Equity consultant Valda Valbrun was considered for hire by the district until residents challenged her qualifications. Valbrun subsequently withdrew her name for consideration, and Prentiss read her withdrawal letter aloud at a board meeting, in which the community was called “a dangerous place.” A Freedom of Information Act request showed Prentiss added two lines to the withdrawal letter. Some in the community responded with anger, demanding Prentiss’ resignation.
According to the contract, and independent external investigation into the matter found “no cause to discharge the superintendent.” Speaking with The Hinsdalean on Monday, Held would not comment on the investigation but suggested allowing Prentiss to reach retirement enhances the district’s reputation as a good employer to go with its record of academic excellence.
“A way that you do that is you treat your faculty and administrators with respect and dignity,” Held said.

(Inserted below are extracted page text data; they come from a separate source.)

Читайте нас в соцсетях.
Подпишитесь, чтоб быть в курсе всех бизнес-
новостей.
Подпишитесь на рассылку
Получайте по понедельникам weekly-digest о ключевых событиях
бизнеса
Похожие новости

He rejected allegations of those critical of the extension that it would result in a “$10 million payout” by the district, noting that the state is responsible for funding pensions. He said the actual percentage of the portion the district pays into the State of Illinois Teachers’ Retirement System and the Teacher Health Insurance Security Fund on behalf of Prentiss was adjusted down from 100 percent to 50 percent, with Prentiss making up the difference. Her salary is $264,258 a year.
“Prentiss is covering more of (the required contribution) than she would have normally,” he said.

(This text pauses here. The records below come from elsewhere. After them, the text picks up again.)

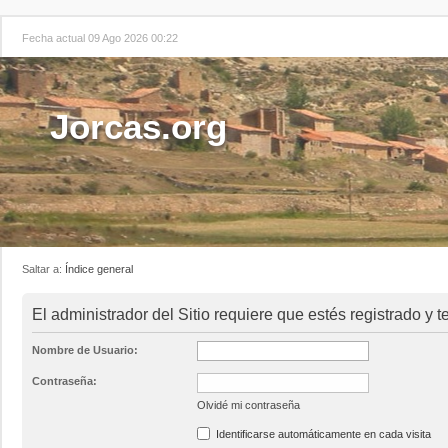
Fecha actual 09 Ago 2026 00:22
Jorcas.org
Saltar a:
Índice general
El administrador del Sitio requiere que estés registrado y t
Nombre de Usuario:
Contraseña:
Olvidé mi contraseña
Identificarse automáticamente en cada visita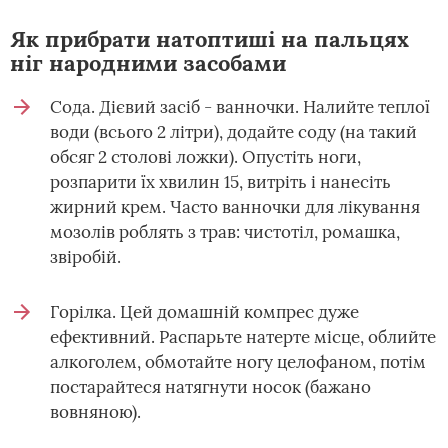
Як прибрати натоптиші на пальцях
ніг народними засобами
Сода. Дієвий засіб - ванночки. Налийте теплої
води (всього 2 літри), додайте соду (на такий
обсяг 2 столові ложки). Опустіть ноги,
розпарити їх хвилин 15, витріть і нанесіть
жирний крем. Часто ванночки для лікування
мозолів роблять з трав: чистотіл, ромашка,
звіробій.
Горілка. Цей домашній компрес дуже
ефективний. Распарьте натерте місце, облийте
алкоголем, обмотайте ногу целофаном, потім
постарайтеся натягнути носок (бажано
вовняною).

Several district residents used the public comment period to voice their opposition to the amendments, with some alluding to the possibility of legal action.
Board member Kathleen Hirsman said she was proud of her vote.
“I am not going to be intimidated by people from the audience or other board members suggesting that I may have some personal liability for making a decision, which I believe is in the best interests of this school district,” Hirsman said.
Board member Debbie Levinthal disagreed.
“At this time, I feel that approving this contract violates our fiduciary responsibilities to the district,” she said.
Held said the amendments came out of “a few conversations that Tammy and I had,” and that the rest of the board had been apprised well in advance.
“This was not something that simply came up two weeks ago and is being foisted on the district,” he remarked.
The Hinsdalean contacted Hinsdale attorney Dan Walker, who specializes in employment law. He said while the Valbrun exclusionary clause is unusual, it’s not unheard of.
“Often parties or one party to a contract want to clarify an issue or make sure that some prior act has been resolved and that the resolution is documented,” Walker said.
Held said having Prentiss stay through July will allow her successor to make a smooth transition.
“I do believe that this contract is to the overall benefit both organizationally and financially to the district, and that includes all pieces of it,” he said.